The inspection of the Vevay Close facility in Wicklow, operated by Sunbeam House Services Company Limited, resulted in a warning from the Health Information and Quality Authority (Hiqa) that it would seek to have the centre closed unless steps were taken to address numerous issues.
In a separate, critical inspection report of Adults Services Palmerstown Designated Centre 1, operated by Stewarts Care Ltd in Dublin 20, Hiqa found major non-compliances with standards in every area inspected, with one resident revealing they had to lock their wardrobe as another resident frequently entered their bedroom uninvited. Locks were used in order to prevent them from taking their possessions and throwing them out the window.
During the same Centre 1 inspection, Hiqa said “two residents were left with no option but to retreat to their bedrooms to maintain personal safety” amid challenging behaviour by another resident. The inspectors were advised not to leave the locked office of the unit during this time and a staff member admitting residents felt afraid.
The two reports were among 21 reports published yesterday on disability services.

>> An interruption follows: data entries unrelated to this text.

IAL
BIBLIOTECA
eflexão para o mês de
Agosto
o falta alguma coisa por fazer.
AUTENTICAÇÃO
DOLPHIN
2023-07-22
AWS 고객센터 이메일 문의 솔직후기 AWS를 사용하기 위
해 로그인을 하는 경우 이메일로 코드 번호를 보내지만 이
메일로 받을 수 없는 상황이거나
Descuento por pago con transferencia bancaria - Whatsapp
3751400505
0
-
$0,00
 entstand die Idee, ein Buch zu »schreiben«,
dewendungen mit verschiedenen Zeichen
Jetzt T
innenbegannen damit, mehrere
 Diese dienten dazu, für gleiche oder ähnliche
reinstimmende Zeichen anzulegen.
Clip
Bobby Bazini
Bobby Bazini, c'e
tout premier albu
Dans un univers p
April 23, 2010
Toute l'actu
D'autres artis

Five related to centres run by Sunbeam, with that on the Vevay Close facility, home to seven residents, highlighting serious non-compliances.

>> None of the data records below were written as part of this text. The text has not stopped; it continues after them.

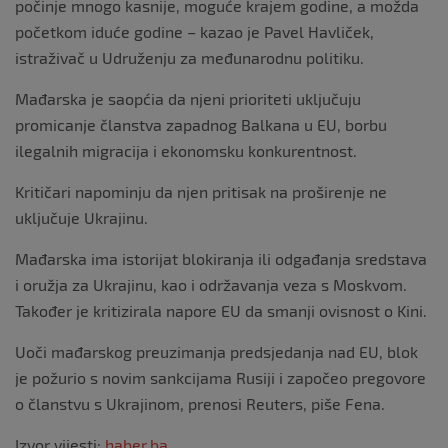
počinje mnogo kasnije, moguće krajem godine, a možda
početkom iduće godine – kazao je Pavel Havliček,
istraživač u Udruženju za međunarodnu politiku.
Mađarska je saopćia da njeni prioriteti uključuju
promicanje članstva zapadnog Balkana u EU, borbu
ilegalnih migracija i ekonomsku konkurentnost.
Kritičari napominju da njen pritisak na proširenje ne
uključuje Ukrajinu.
Mađarska ima istorijat blokiranja ili odgađanja sredstava
i oružja za Ukrajinu, kao i održavanja veza s Moskvom.
Također je kritizirala napore EU da smanji ovisnost o Kini.
Uoči mađarskog preuzimanja predsjedanja nad EU, blok
je požurio s novim sankcijama Rusiji i započeo pregovore
o članstvu s Ukrajinom, prenosi Reuters, piše Fena.
Izvor vijesti:
haber.ba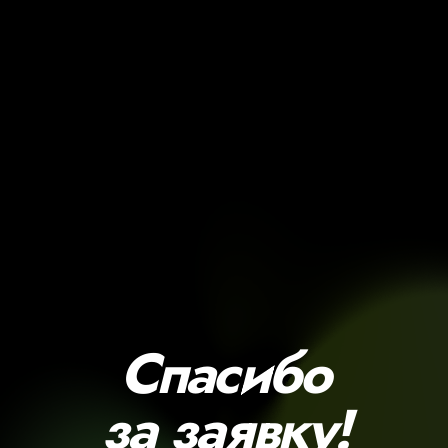
Спасибо
за заявку!
Мы свяжемся с вами в ближайшее
время и подготовим счёт на оплату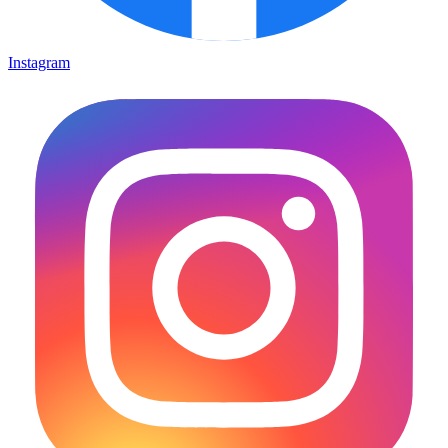
Instagram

Hiqa had issued it with a warning letter on August 18 last regarding the possible consequences of failing to bring it into compliance.
The provider was given a three-month timeframe to bring about necessary improvements but a tip-off outlining concerns over resident safety and staffing sparked another inspection.
It found “a breakdown of the governance and management systems” and “an absence of day-to-day management systems and oversight”. Some permanent staff had left, others had been injured or were sick, and the centre became increasingly reliant on agency staff.
“On the morning of inspection, staff had arrived at the centre to work not knowing what shift they were coming on to work,” it says.
The report says systems for recording, risk assessing, and responding to accidents and incidents were inadequate. Incidents from just a few months previously showed injuries to staff including shoulder injuries, staff hospitalisation for concussion, hair pulls, and bite injuries to staff.
There were seven recorded medication errors, which included medication not administered, a scald to a resident, a safeguarding incident which involved a resident while unaccompanied in the community, and an injury to a resident’s foot which was later diagnosed as a fracture.
Hiqa issued the operator with an action plan to address the issues.
The same course of action was pursued at Palmerstown Designated Centre 1, where concerns included the use of restrictive practices, a lack of privacy, safeguarding residents from assault by their peers, and poor hygiene.
In one incident, a report notes: “One resident was observed to be removing their clothing throughout the period of the inspection and staff redressed them on five occasions in front of those present in the living room.”
It found that “inspectors identified two residents could not freely access water in a unit and the measures the staff outlined for one resident to access drinks were not implemented”.